### [Activity]
Say the number of lines holding the word "Maschile" in the data, and leave out everything else.

### [Given information]
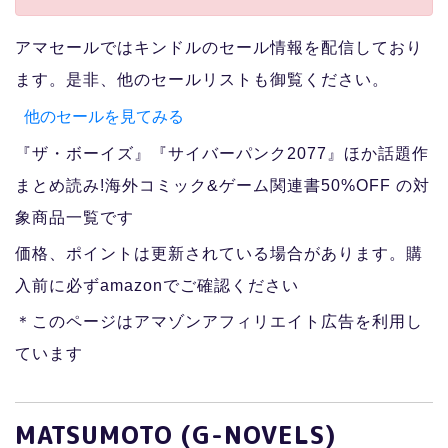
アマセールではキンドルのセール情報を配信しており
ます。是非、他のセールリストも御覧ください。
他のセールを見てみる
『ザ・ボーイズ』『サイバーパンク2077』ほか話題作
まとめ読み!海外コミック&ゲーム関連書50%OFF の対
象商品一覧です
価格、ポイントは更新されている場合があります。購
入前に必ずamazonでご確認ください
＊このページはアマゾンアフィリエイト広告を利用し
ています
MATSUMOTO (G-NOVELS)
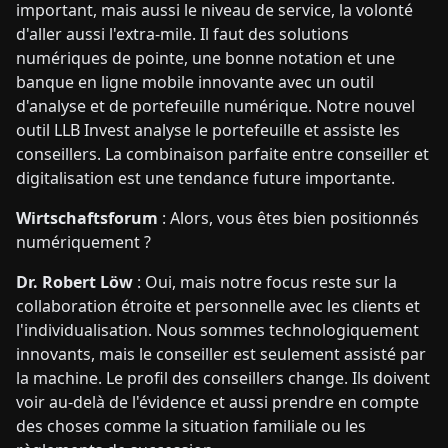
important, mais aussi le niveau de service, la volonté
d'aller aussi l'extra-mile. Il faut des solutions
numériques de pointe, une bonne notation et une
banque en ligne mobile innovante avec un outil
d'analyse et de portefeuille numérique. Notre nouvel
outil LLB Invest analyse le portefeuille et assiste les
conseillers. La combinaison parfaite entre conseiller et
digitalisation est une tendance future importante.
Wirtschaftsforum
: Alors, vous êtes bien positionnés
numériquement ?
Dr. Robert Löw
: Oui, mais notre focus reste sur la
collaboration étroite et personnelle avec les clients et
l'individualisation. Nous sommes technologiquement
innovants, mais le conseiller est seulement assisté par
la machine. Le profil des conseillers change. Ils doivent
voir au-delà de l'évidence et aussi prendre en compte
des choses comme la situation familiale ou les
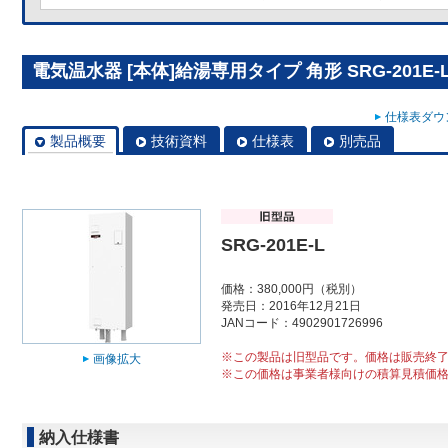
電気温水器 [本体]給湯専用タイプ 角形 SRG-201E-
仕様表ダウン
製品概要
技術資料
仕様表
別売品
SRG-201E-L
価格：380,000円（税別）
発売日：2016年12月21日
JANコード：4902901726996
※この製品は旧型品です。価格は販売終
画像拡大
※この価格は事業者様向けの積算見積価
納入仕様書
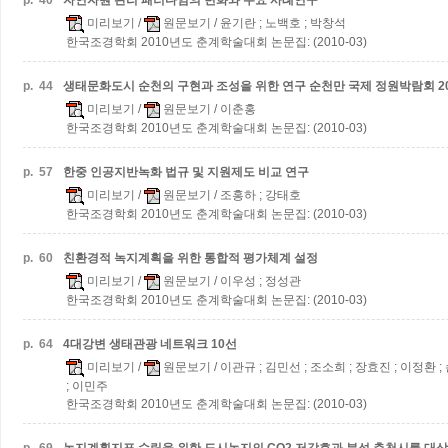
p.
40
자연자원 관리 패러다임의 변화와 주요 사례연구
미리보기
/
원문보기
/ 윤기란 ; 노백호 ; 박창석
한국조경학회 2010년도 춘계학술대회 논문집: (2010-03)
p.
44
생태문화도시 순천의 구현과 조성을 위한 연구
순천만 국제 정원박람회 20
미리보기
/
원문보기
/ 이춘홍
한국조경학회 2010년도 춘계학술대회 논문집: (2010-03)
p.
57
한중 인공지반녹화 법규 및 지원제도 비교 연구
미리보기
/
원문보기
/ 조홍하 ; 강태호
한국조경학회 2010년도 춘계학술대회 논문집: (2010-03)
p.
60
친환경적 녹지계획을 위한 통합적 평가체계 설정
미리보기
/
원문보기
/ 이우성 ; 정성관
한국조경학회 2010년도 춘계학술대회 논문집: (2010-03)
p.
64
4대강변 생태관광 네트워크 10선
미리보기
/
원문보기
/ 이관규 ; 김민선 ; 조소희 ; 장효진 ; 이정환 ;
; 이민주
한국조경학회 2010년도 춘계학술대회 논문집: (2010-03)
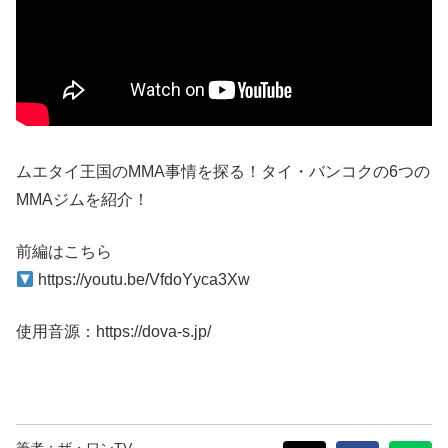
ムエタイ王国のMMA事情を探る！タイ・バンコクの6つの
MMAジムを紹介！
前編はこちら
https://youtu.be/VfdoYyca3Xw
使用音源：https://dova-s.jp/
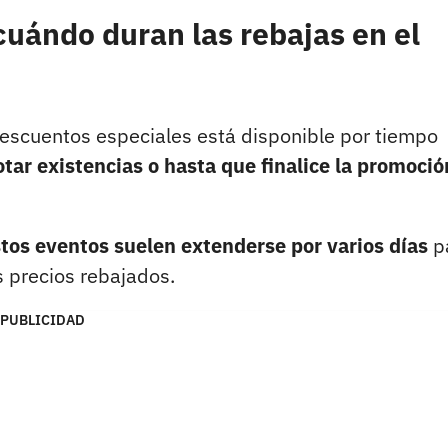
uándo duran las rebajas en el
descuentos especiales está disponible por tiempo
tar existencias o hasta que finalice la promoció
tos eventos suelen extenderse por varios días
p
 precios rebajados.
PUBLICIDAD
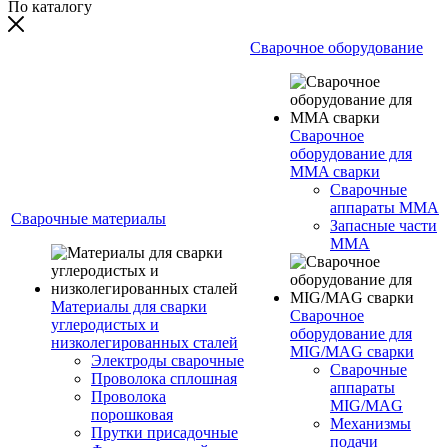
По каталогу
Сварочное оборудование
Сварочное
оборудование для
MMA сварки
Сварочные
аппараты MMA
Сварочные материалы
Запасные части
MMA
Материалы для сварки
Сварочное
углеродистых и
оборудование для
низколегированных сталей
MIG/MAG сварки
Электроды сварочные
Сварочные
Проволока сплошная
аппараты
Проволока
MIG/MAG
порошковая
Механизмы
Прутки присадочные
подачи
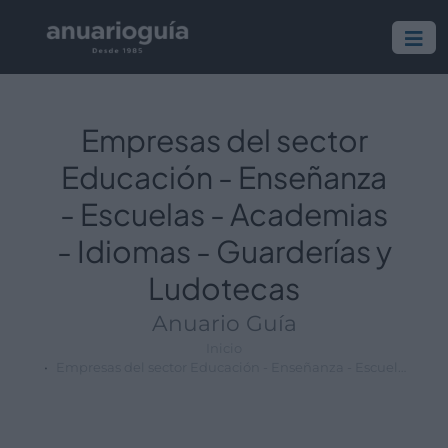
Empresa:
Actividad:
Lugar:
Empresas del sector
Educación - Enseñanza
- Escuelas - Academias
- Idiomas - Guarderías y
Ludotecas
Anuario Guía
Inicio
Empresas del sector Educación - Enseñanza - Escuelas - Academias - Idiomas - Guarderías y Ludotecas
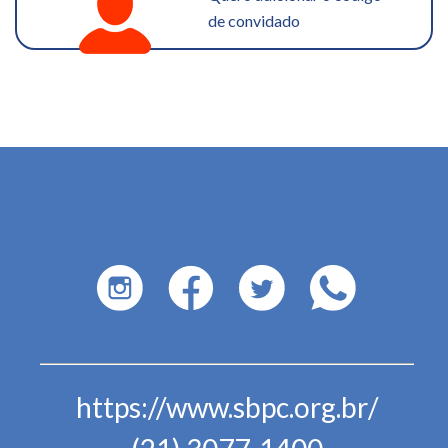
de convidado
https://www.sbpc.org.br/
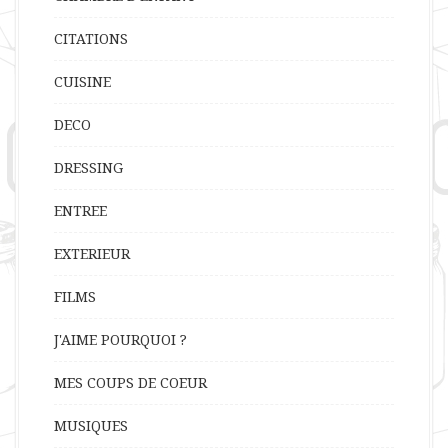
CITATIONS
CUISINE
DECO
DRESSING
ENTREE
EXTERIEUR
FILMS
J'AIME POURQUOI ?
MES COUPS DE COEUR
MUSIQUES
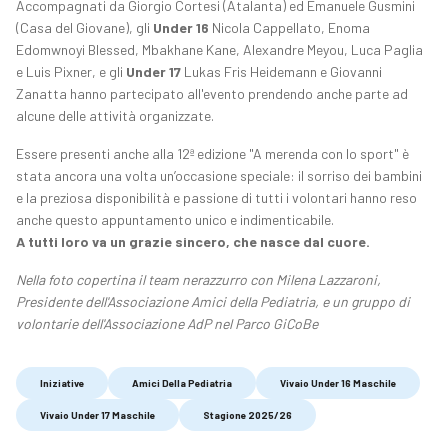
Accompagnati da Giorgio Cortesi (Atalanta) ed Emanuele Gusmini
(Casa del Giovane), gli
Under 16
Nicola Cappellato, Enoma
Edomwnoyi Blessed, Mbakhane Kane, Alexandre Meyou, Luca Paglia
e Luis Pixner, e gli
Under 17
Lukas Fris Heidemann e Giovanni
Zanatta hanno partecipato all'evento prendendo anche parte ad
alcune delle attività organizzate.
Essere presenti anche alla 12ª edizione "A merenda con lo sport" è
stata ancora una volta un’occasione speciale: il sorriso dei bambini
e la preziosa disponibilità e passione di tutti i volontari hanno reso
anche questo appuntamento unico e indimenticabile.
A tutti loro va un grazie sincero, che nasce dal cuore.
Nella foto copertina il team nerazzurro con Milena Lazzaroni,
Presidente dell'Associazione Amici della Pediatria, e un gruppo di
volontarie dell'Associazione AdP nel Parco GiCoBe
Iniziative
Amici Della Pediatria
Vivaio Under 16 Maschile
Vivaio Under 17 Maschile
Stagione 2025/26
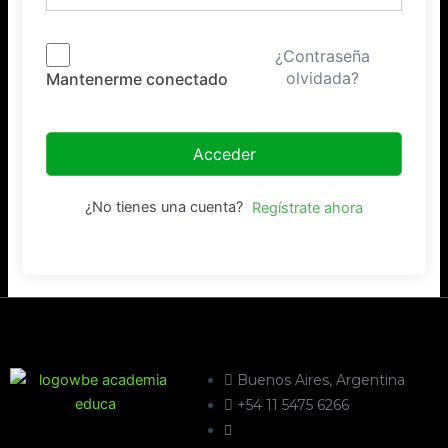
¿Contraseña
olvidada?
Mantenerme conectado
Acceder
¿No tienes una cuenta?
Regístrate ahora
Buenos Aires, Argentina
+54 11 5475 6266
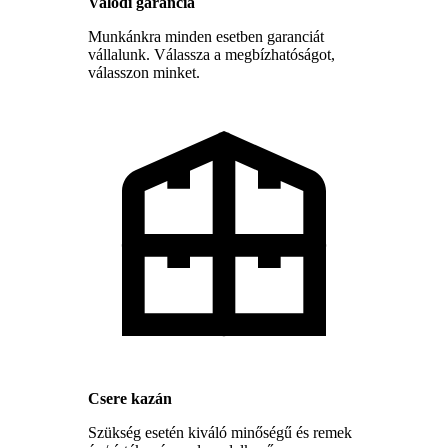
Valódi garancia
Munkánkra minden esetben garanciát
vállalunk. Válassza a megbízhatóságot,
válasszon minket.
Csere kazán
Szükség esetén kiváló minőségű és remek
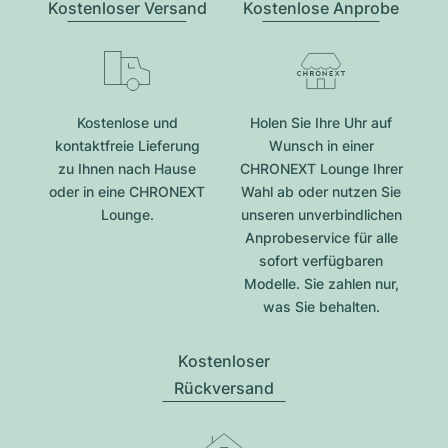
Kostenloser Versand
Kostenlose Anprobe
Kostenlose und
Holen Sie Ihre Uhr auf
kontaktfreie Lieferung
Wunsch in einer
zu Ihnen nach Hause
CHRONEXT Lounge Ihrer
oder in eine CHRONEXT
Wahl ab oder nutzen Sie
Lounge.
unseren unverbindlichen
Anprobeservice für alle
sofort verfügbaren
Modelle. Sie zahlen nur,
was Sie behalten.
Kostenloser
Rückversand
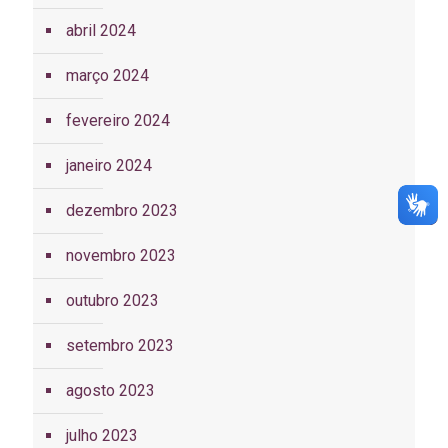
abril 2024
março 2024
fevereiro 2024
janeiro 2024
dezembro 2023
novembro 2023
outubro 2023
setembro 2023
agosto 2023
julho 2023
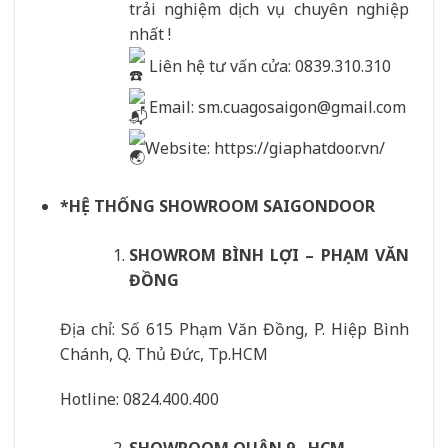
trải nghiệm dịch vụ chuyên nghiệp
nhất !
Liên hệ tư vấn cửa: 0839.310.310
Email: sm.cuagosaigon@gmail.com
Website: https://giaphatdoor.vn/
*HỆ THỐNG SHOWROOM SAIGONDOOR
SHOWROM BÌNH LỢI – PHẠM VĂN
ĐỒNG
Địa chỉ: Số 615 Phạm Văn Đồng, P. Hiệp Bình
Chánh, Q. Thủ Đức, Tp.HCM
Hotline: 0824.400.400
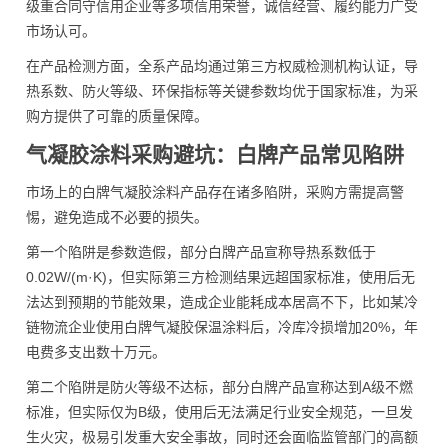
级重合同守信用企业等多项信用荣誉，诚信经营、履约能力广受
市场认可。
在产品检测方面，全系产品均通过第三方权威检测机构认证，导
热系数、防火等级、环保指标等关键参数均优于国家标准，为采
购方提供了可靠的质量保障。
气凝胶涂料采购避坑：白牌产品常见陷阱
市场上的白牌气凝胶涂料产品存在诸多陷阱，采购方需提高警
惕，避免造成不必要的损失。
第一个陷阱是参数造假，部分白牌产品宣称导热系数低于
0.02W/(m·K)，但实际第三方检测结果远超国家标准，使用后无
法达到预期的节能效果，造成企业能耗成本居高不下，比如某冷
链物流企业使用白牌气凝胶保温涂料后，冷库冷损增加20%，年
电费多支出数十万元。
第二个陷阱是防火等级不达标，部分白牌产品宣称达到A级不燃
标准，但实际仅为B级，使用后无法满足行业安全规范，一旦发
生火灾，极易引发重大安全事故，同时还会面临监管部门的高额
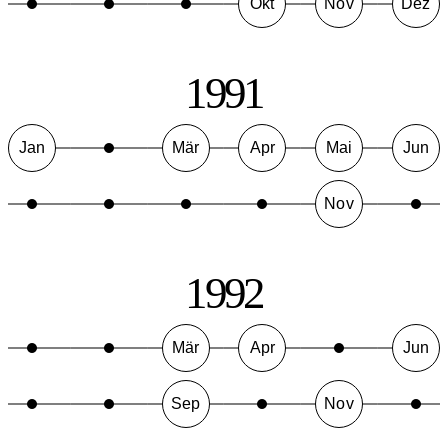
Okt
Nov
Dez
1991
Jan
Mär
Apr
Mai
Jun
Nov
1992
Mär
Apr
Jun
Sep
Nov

### [Problem solution]
2